One of the clear lessons of history is that if you don’t win the peace, you don’t win the war. The Saudis and their Sunni allies will back the U.S. and Iran because they hate the Shia Iranians (who, incidentally, are not Arabs), but beyond removing the Iranian regime, the plans for replacement and stabilization seem TBD — and with Trump’s inability to stay focused on anything beyond his immediate self-interest, solid plans are unlikely to emerge. Maybe a leader will come from the underground opposition; maybe it will be the Shah’s son, who has been living in the U.S. waiting for a restoration like many members of the diaspora. The upside is that Iran has a distinguished history and an accomplished Persian culture: The Islamists don’t represent the entirety of the people of Iran and never have.

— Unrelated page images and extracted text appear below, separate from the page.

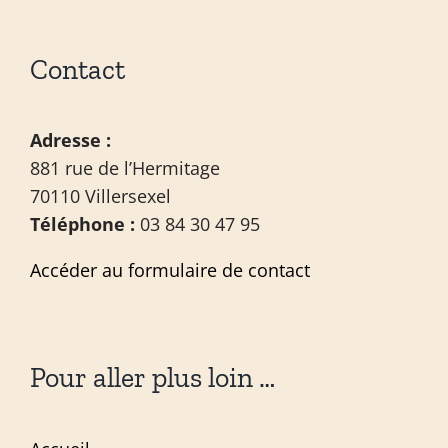
Contact
Adresse :
881 rue de l’Hermitage
70110 Villersexel
Téléphone :
03 84 30 47 95
Accéder au formulaire de contact
Pour aller plus loin …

But the path ahead will be messy at best. It will require concerted effort and civil commitment, not just an open call for private investment from Mar-a-Lago members. If the United States is now kidnapping and killing dictators without direct provocation, it establishes a dangerous precedent which will come back to bite us after demolishing our moral authority in the world.
It is the unexpected effects, the cascades of consequence where we cannot always plan ahead, that cause most responsible statesmen to try to keep the peace. But Trump has the carelessness of a rich-boy bully who can always buy or bluster his way out of trouble. He’s a con man who has found his ultimate mark in his followers, who fool themselves into thinking that a reflexive liar is the one man with the courage to tell the truth.
Perhaps the most prominent example is the vice president himself — a bright guy who not that long ago compared Trump to Hitler and a deadly narcotic but then convinced himself that careerism demanded an abrupt conversion. After all, he endorsed Trump less than two years ago with this very serious column headlined “Trump’s Best Foreign Policy? Not Starting Any Wars,” explaining, “He has my support in 2024 because I know he won’t recklessly send Americans to fight overseas.”